Впрочем, еще один взлет на самое безумное и невозможное звучит в финальной "Песне опьянения" Заратустры, где кульминирует, можно сказать, духовно-чувственный оргиазм вечности, ее несказанной радости, ее благоухания ("запах золотистого вина" вечности). И здесь среди дифирамбических огненных языков опьяненного, экстатического духа пророка вскидывается такой призыв: "О высшие люди, спасите же могилы, воскресите трупы! Ах, почему гложет еще червь? Приближается, приближается час..." (2, 232). В каком-то пифическом исступлении подходит ницшевский пророк к тому прозрению долга сынов перед отцами и предками, живых перед умершими, который казался Федорову таким естественным, что он удивлялся, как понимание этого долга не приходит в голову чувствующих и сознающих существ. Интересно, что здесь же у Ницше возникает и редкий для него образ родовой цепи, вековечной скорби об утратах: "Ты старый колокол, ты, сладкозвучная лира! Все скорби разрывали сердце тебе, скорбь отца, скорбь дедов, скорбь прадедов..." (2, 232). Но это были, увы, лишь отдельные высоко и пронзительно взметнувшиеся звуки самых глубоких, полубессознательных, чистых чаяний души философа.
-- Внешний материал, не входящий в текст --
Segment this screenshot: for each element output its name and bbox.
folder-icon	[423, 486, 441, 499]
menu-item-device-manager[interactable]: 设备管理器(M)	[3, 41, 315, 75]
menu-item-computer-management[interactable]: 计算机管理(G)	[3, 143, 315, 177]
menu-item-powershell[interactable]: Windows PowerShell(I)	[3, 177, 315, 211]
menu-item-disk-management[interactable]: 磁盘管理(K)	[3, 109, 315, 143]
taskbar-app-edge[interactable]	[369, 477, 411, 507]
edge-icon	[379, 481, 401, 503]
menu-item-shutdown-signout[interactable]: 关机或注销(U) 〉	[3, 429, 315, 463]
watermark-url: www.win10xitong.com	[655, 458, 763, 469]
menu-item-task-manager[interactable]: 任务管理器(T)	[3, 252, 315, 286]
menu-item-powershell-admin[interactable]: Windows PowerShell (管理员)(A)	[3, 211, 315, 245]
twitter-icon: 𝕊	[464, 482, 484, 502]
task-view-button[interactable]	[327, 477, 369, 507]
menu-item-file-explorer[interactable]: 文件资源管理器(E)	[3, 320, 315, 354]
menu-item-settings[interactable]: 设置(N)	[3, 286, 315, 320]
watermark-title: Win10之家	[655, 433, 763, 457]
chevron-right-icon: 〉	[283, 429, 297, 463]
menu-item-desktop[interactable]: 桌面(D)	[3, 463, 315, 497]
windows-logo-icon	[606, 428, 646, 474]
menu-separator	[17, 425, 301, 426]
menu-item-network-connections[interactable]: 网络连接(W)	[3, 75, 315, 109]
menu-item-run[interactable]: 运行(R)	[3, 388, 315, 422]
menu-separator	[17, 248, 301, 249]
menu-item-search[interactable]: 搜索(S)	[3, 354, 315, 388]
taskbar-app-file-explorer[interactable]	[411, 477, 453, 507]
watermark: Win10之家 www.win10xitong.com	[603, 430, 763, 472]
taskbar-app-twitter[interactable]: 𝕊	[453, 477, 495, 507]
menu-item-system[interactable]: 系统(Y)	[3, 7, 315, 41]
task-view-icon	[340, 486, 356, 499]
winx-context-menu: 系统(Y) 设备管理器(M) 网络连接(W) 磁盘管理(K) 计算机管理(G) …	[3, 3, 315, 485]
Он остался таким же "страшно испугавшимся" такой своей онтологической, противо-природной смелости, как и его Заратустра, только все больше стал пригибать его к земле тот самый ненавистный "дух тяжести", дух природной необходимости, который он ухитрился еще и полюбить, и страстно воспеть в своем "amor fati", "любви к року". А тот, кто как раз и стремился научить волю, но коллективную, всечеловеческую волю "хотеть обратно", в своем споре с Ницше восполнял его идею сверхчеловека, освобождая ее от "человекобожия, природопоклонства, от глубинных пороков и слабостей, выступавших под видом "чрезвычайной" силы и великолепия. "И христианство знает сверхчеловека, то есть нового человека, возрожденного водою и духом; но это - возрождение для вечной жизни, так как возрожденное освобождено от греха, причины смерти. Сверхчеловечество будет не в мистическом, а в материальном смысле воскрешением и бессмертием" (II, 126).
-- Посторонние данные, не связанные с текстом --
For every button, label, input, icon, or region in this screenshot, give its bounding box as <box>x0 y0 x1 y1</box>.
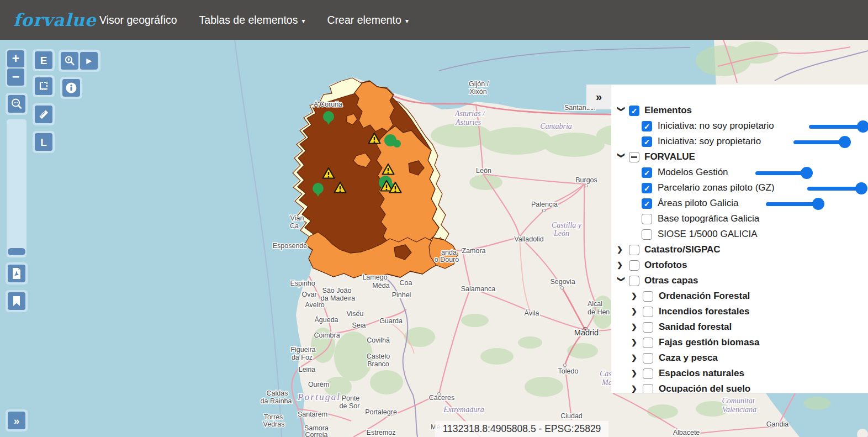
opacity-slider-thumb[interactable] <box>801 167 813 179</box>
chevron-right-icon[interactable]: ❯ <box>631 307 640 316</box>
nav-item[interactable]: Crear elemento▾ <box>327 14 408 27</box>
zoom-search-button[interactable] <box>61 52 78 70</box>
city-label: de Sor <box>340 402 360 410</box>
layer-label[interactable]: SIOSE 1/5000 GALICIA <box>658 229 757 240</box>
opacity-slider-track[interactable] <box>807 187 861 191</box>
zoom-in-button[interactable]: + <box>7 50 24 67</box>
layer-checkbox-indeterminate[interactable] <box>629 152 639 162</box>
layer-checkbox-checked[interactable]: ✓ <box>642 198 652 209</box>
bookmark-button[interactable] <box>8 292 25 310</box>
opacity-slider-thumb[interactable] <box>857 120 868 133</box>
opacity-slider-thumb[interactable] <box>855 182 867 194</box>
layer-checkbox-unchecked[interactable] <box>643 338 653 348</box>
brand[interactable]: forvalue <box>0 7 95 33</box>
layer-panel-collapse-button[interactable]: » <box>586 85 611 109</box>
city-label: de Hen <box>588 308 610 316</box>
chevron-right-icon[interactable]: ❯ <box>631 292 640 301</box>
region-label: Valenciana <box>722 406 756 414</box>
opacity-slider-track[interactable] <box>809 125 863 129</box>
layer-label[interactable]: Modelos Gestión <box>658 167 728 178</box>
brand-name[interactable]: forvalue <box>13 10 96 30</box>
layer-checkbox-unchecked[interactable] <box>643 291 653 302</box>
layer-row: ❯Ocupación del suelo <box>611 382 868 393</box>
opacity-slider-track[interactable] <box>793 140 845 144</box>
nav-item[interactable]: Visor geográfico <box>99 14 177 27</box>
city-label: Zamora <box>462 247 485 255</box>
query-search-button[interactable] <box>8 95 25 113</box>
layer-label[interactable]: Iniciativa: no soy propietario <box>658 120 774 131</box>
chevron-right-icon[interactable]: ❯ <box>631 385 640 393</box>
layer-label[interactable]: Iniciativa: soy propietario <box>658 136 761 147</box>
export-pdf-button[interactable] <box>8 265 25 282</box>
measure-area-button[interactable] <box>35 77 52 95</box>
chevron-right-icon[interactable]: ❯ <box>631 354 640 362</box>
city-label: Branco <box>367 360 389 368</box>
zoom-slider-track[interactable] <box>7 119 27 257</box>
measure-ruler-button[interactable] <box>35 106 52 123</box>
layer-checkbox-checked[interactable]: ✓ <box>642 136 652 147</box>
chevron-right-icon[interactable]: ❯ <box>631 323 640 331</box>
opacity-slider-thumb[interactable] <box>839 136 851 148</box>
bottom-panel-toggle-button[interactable]: » <box>8 412 25 429</box>
layer-label[interactable]: Ocupación del suelo <box>659 383 750 393</box>
nav-item[interactable]: Tablas de elementos▾ <box>199 14 305 27</box>
layer-label[interactable]: Otras capas <box>644 275 698 286</box>
layer-checkbox-checked[interactable]: ✓ <box>642 167 652 178</box>
layer-label[interactable]: Catastro/SIGPAC <box>644 244 721 255</box>
chevron-down-icon[interactable]: ❯ <box>617 152 626 161</box>
layer-label[interactable]: Base topográfica Galicia <box>658 213 759 224</box>
opacity-slider-track[interactable] <box>766 202 818 206</box>
layer-checkbox-unchecked[interactable] <box>643 307 653 317</box>
city-label: Caldas <box>267 389 288 397</box>
layer-checkbox-unchecked[interactable] <box>643 368 653 379</box>
layer-checkbox-checked[interactable]: ✓ <box>642 183 652 193</box>
app: A CoruñaGijón /XixónSantanderLeónBurgosP… <box>0 0 868 437</box>
layer-checkbox-unchecked[interactable] <box>643 353 653 364</box>
layer-label[interactable]: Incendios forestales <box>659 306 749 317</box>
chevron-right-icon[interactable]: ❯ <box>631 369 640 378</box>
layer-row: Base topográfica Galicia <box>611 212 868 227</box>
green-area-marker[interactable] <box>393 140 401 148</box>
chevron-right-icon[interactable]: ❯ <box>617 261 626 270</box>
zoom-out-button[interactable]: − <box>7 69 24 86</box>
layer-label[interactable]: Elementos <box>644 105 692 116</box>
info-button[interactable] <box>62 79 80 97</box>
city-label: Mêda <box>372 282 389 289</box>
chevron-right-icon[interactable]: ❯ <box>617 245 626 254</box>
layer-label[interactable]: FORVALUE <box>644 151 695 162</box>
chevron-down-icon[interactable]: ❯ <box>617 276 626 285</box>
layer-checkbox-unchecked[interactable] <box>642 229 652 240</box>
layer-label[interactable]: Caza y pesca <box>659 352 718 364</box>
coordinates-text: 1132318.8:4905808.5 - EPSG:25829 <box>443 423 601 435</box>
layer-label[interactable]: Ortofotos <box>644 260 687 271</box>
layer-checkbox-unchecked[interactable] <box>642 214 652 224</box>
double-chevron-icon: » <box>14 415 20 426</box>
layer-row: ❯✓Elementos <box>611 103 868 119</box>
layer-label[interactable]: Fajas gestión biomasa <box>659 337 759 348</box>
zoom-slider-thumb[interactable] <box>8 248 25 255</box>
layer-checkbox-checked[interactable]: ✓ <box>642 121 652 131</box>
layer-label[interactable]: Áreas piloto Galicia <box>658 198 738 209</box>
city-label: Seia <box>352 322 366 329</box>
layer-checkbox-unchecked[interactable] <box>629 276 639 286</box>
green-area-marker[interactable] <box>323 111 334 122</box>
layer-label[interactable]: Espacios naturales <box>659 368 744 379</box>
edit-elements-button[interactable]: E <box>35 51 52 69</box>
chevron-down-icon[interactable]: ❯ <box>617 106 626 115</box>
green-area-marker[interactable] <box>313 183 324 194</box>
opacity-slider-thumb[interactable] <box>812 198 824 210</box>
layer-row: ❯Incendios forestales <box>611 304 868 320</box>
layer-checkbox-unchecked[interactable] <box>629 245 639 255</box>
layer-label[interactable]: Ordenación Forestal <box>659 291 750 302</box>
legend-button[interactable]: L <box>35 133 52 151</box>
layer-checkbox-checked[interactable]: ✓ <box>629 106 639 116</box>
search-expand-button[interactable]: ▶ <box>80 52 98 70</box>
layer-checkbox-unchecked[interactable] <box>629 260 639 271</box>
layer-checkbox-unchecked[interactable] <box>643 322 653 333</box>
layer-label[interactable]: Sanidad forestal <box>659 322 732 333</box>
chevron-right-icon[interactable]: ❯ <box>631 338 640 347</box>
layer-label[interactable]: Parcelario zonas piloto (GZ) <box>658 182 775 193</box>
layer-checkbox-unchecked[interactable] <box>643 384 653 393</box>
opacity-slider-track[interactable] <box>755 171 807 175</box>
city-label: Coa <box>400 279 412 287</box>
В своем "разоблачении" христианства Ницше впадает в настоящую психопатологию неадекватных сверхрешительных утверждений, вопиющего искажения самой сути христианства как религии спасения и преображения жизни, обретения "жизни с избытком", выворачивания его ценностей и идеалов до наоборот, Ницше объясняет "христианское движение в Европе" просто стремлением к власти "всего негодного и вырождающегося" (2, 677), договариваясь до абсурдных смещений причин всех объективных зол жизни, изнанки природного бытия ("нужды, смерти (...) старости, болезни" - 2, 674) на само христианство, церковь, ее служителей. Наконец, в эйфории идейной мании величия ему кажется, что он расправился с христианством навсегда, что уже "неприлично быть верующим" (2, 675), что пора отбросить и христианское летоисчисление и начать новое, с него самого, с его эпохообразующей "переоценки всех ценностей".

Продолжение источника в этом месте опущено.